This afternoon we also asked the Prime Minister about another burning
issue – the matter of oil and specifically the revenues that government
has been collecting from Belize Natural Energy. As we’ve reported, BNE
has extracted more than 4 million barrels of oil and generated gross revenues
of nearly $600 million. GOB however has only collected $104 million. That amounts
to roughly 17.4 cents on the dollar – and while activists are outraged
and are calling on government to act - the Prime Minister says he won’t.
You can holler that as they say because Prime Minister Barrow told us that the
production sharing agreement with BNE for Spanish Lookout is a signed deal and
he won’t break it – or even attempt to.
Hon. Dean Barrow, Prime Minister
“What has upset me is the level of ignorance which has then served
as a platform for people to make mischief.
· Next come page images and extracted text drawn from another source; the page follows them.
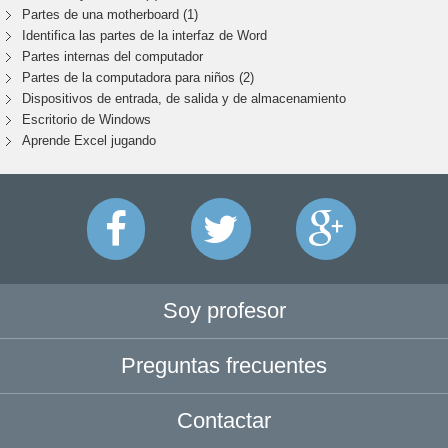
Partes de una motherboard (1)
Identifica las partes de la interfaz de Word
Partes internas del computador
Partes de la computadora para niños (2)
Dispositivos de entrada, de salida y de almacenamiento
Escritorio de Windows
Aprende Excel jugando
Soy profesor
Preguntas frecuentes
Contactar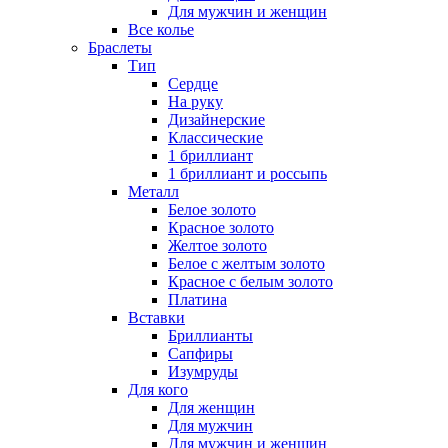
Для мужчин и женщин
Все колье
Браслеты
Тип
Сердце
На руку
Дизайнерские
Классические
1 бриллиант
1 бриллиант и россыпь
Металл
Белое золото
Красное золото
Желтое золото
Белое с желтым золото
Красное с белым золото
Платина
Вставки
Бриллианты
Сапфиры
Изумруды
Для кого
Для женщин
Для мужчин
Для мужчин и женщин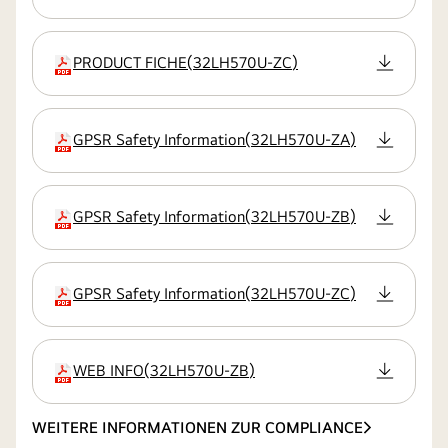
PRODUCT FICHE
(
32LH570U-ZC
)
Erweiterung
GPSR Safety Information
(
32LH570U-ZA
)
Erweiterung
GPSR Safety Information
(
32LH570U-ZB
)
Erweiterung
GPSR Safety Information
(
32LH570U-ZC
)
Erweiterung
WEB INFO
(
32LH570U-ZB
)
Erweiterung
WEITERE INFORMATIONEN ZUR COMPLIANCE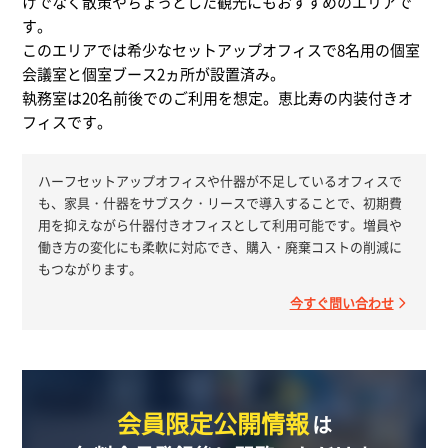
けでなく散策やちょっとした観光にもおすすめのエリアで
す。
このエリアでは希少なセットアップオフィスで8名用の個室
会議室と個室ブース2ヵ所が設置済み。
執務室は20名前後でのご利用を想定。恵比寿の内装付きオ
フィスです。
ハーフセットアップオフィスや什器が不足しているオフィスで
も、家具・什器をサブスク・リースで導入することで、初期費
用を抑えながら什器付きオフィスとして利用可能です。増員や
働き方の変化にも柔軟に対応でき、購入・廃棄コストの削減に
もつながります。
今すぐ問い合わせ
会員限定公開情報
は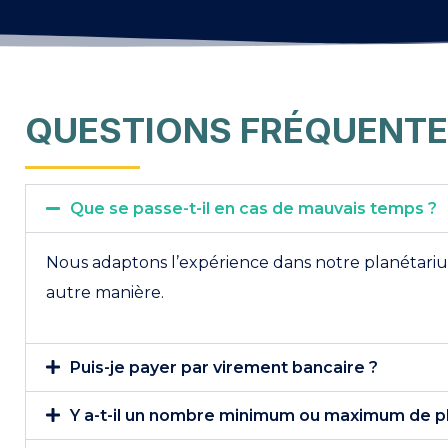
QUESTIONS FRÉQUENT
Que se passe-t-il en cas de mauvais temps ?
Nous adaptons l’expérience dans notre planétariu
autre manière.
Puis-je payer par virement bancaire ?
Y a-t-il un nombre minimum ou maximum de p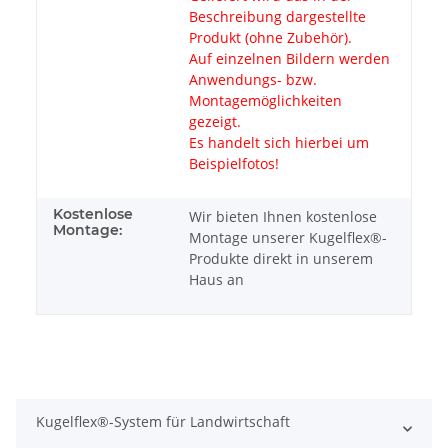
Beschreibung dargestellte
Produkt (ohne Zubehör).
Auf einzelnen Bildern werden
Anwendungs- bzw.
Montagemöglichkeiten
gezeigt.
Es handelt sich hierbei um
Beispielfotos!
Kostenlose
Wir bieten Ihnen kostenlose
Montage:
Montage unserer Kugelflex®-
Produkte direkt in unserem
Haus an
Kugelflex®-System für Landwirtschaft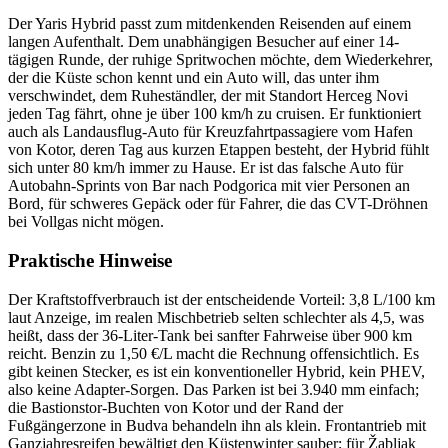
Der Yaris Hybrid passt zum mitdenkenden Reisenden auf einem
langen Aufenthalt. Dem unabhängigen Besucher auf einer 14-
tägigen Runde, der ruhige Spritwochen möchte, dem Wiederkehrer,
der die Küste schon kennt und ein Auto will, das unter ihm
verschwindet, dem Ruheständler, der mit Standort Herceg Novi
jeden Tag fährt, ohne je über 100 km/h zu cruisen. Er funktioniert
auch als Landausflug-Auto für Kreuzfahrtpassagiere vom Hafen
von Kotor, deren Tag aus kurzen Etappen besteht, der Hybrid fühlt
sich unter 80 km/h immer zu Hause. Er ist das falsche Auto für
Autobahn-Sprints von Bar nach Podgorica mit vier Personen an
Bord, für schweres Gepäck oder für Fahrer, die das CVT-Dröhnen
bei Vollgas nicht mögen.
Praktische Hinweise
Der Kraftstoffverbrauch ist der entscheidende Vorteil: 3,8 L/100 km
laut Anzeige, im realen Mischbetrieb selten schlechter als 4,5, was
heißt, dass der 36-Liter-Tank bei sanfter Fahrweise über 900 km
reicht. Benzin zu 1,50 €/L macht die Rechnung offensichtlich. Es
gibt keinen Stecker, es ist ein konventioneller Hybrid, kein PHEV,
also keine Adapter-Sorgen. Das Parken ist bei 3.940 mm einfach;
die Bastionstor-Buchten von Kotor und der Rand der
Fußgängerzone in Budva behandeln ihn als klein. Frontantrieb mit
Ganzjahresreifen bewältigt den Küstenwinter sauber; für Žabljak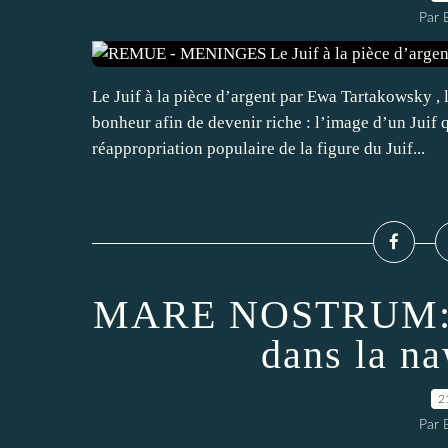
Par
Le Juif à la pièce d’argent par Ewa Tartakowsky , 
bonheur afin de devenir riche : l’image d’un Juif q
réappropriation populaire de la figure du Juif...
MARE NOSTRUM:L'h
dans la n
2
Par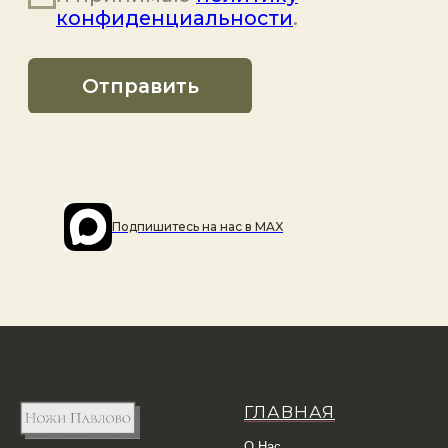
Подпишитесь на наc в MAX
ГЛАВНАЯ
О Нас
In terms of what the take is, would
I like more? Absolutely. We have to see the entire picture. First of all we
are locked into a contract by the last government, the same people who are bleating
so loudly and I draw a distinction between contracts that we didn’t know
about, secret contracts such as the Accommodation Agreement, which I think we
have every moral and perhaps legal right to reject, and contracts that were
signed in the full light of day in a publicly disclosed manner. You are going
to break those sorts of contracts at your legal peril and also at the risk of
interfering with the investment climate.
We have not found nearly enough oil. In my view there is much more oil
to be found in this country. If we interfere with the investment client it is
for certain that as a country we don’t have the resources to undertake
the exploration on our own. I can’t run the risk of driving away those
that are even now engaged in the process of trying to find more oil by demonstrating
to them that we can’t be trusted to keep our word even in the context
of legally binding contracts.
So I am going to say very clearly at the risk of any political fallout
that might ensue that I have no absolutely no intention in the current circumstances
of unilaterally breaking the contractual arrangements that govern the BNE situation.”
Keith Swift,
“But do you think 17 cents on the dollar is our fair share?”
Hon. Dean Barrow,
“But I don’t know that it is 17 cents on the dollar. But whatever
it is, you have to understand that you can only hope to get a portion of the
net.
Part of it has been you have a kind of catch 22 situation. If you no oil
exploration is done then a huge element of cost that can be written off will
then disappear and naturally the net will be that much greater and government’s
take will be that much greater. But at the same time you want to encourage continued
exploration because you want to find more oil. It can be such tremendous contributor
to growth and development. So it is a trade off, it is a balancing act, and
at this juncture I don’t believe that we can do any better in the context
of the practicalities of the situation including the legal contractual arrangements.”